Zeitgeist’s 1984 debut album ‘Translate Slowly,’ released on Atlanta indie label DB Records, holds up extremely well after all these years. It is full of REM-like melodies and jangly Peter Buck-style guitar, a powerhouse rhythm section, and gritty, vulnerable songwriting. The contrasting male-female harmonies and call-and-response vocal lines from singer, main songwriter, and guitarist John Croslin and vocalist/guitarist Kim Longacre, are remarkably lovely, particularly on songs like ‘Cowboys’ and ‘End of the Day.’ They’re also consistently in tune, unlike many other male-female lead harmonies in Americana bands. Longacre’s and bassist/violinist Cindy Toth’s vocals also blend seamlessly. It’s easy to see why Zeitgeist were considered one of Texas’s best bands, winning an Austin Music Award in 1985. Ryan Adams later cited the band as a major influence.
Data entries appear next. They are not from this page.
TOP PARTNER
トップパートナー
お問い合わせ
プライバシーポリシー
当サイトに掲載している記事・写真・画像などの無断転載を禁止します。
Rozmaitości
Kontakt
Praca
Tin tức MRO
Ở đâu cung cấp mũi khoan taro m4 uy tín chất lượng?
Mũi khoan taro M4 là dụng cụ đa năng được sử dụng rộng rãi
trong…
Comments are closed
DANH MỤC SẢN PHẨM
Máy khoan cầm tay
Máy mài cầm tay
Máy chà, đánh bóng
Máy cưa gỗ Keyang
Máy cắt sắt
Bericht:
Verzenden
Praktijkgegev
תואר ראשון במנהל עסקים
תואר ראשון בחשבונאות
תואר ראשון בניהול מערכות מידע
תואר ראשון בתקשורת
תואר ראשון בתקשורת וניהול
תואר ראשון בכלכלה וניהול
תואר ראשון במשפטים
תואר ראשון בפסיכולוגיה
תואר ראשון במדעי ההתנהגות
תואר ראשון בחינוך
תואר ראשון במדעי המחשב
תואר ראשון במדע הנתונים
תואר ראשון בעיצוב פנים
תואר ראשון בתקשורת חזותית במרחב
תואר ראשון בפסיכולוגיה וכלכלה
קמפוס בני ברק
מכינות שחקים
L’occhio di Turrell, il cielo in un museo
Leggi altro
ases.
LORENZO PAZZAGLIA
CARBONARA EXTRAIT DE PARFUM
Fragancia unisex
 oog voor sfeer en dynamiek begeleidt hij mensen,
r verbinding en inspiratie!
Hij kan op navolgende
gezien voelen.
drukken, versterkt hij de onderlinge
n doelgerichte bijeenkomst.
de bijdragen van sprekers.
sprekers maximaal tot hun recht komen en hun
Before releasing their second album, their major label debut ‘Saturday’ on Capitol Records, Zeitgeist were forced to change their name due to an obscure chamber group with the same name. So Zeitgeist suddenly became The Reivers, a moniker taken from a William Faulkner novel. There is a certain outlaw spirit to the name, as “reiver” is an old term for a thief or raider.
This abrupt name change happened during the pre-internet era, so if fans outside Texas didn’t happen to learn the news from a music publication, MTV, record store display, or recognize The Reivers from their cheerful 1987 video for ‘In Your Eyes’ – well, as far as they knew, Zeitgeist simply disappeared.
As The Reivers they continued to record and tour the college rock circuit but faced a perplexing lack of support from Capitol’s headquarters three states away. They released three strong, well crafted, mature, but underappreciated albums: ‘Saturday,’ ‘End of the Day,’ and possibly their best, ‘Pop Beloved.’ Like a lot of indie bands in Austin and across the country who were struggling in the early ‘90s, The Reivers disbanded in 1991, just before the era when they might have received much wider recognition.
Following the breakup Croslin developed an impressive reputation as an engineer and producer. Toth played with the Flying Saucers, Trigger Happy, and most recently Why Not Satellite. Longacre raised a family while occasionally working on musical projects.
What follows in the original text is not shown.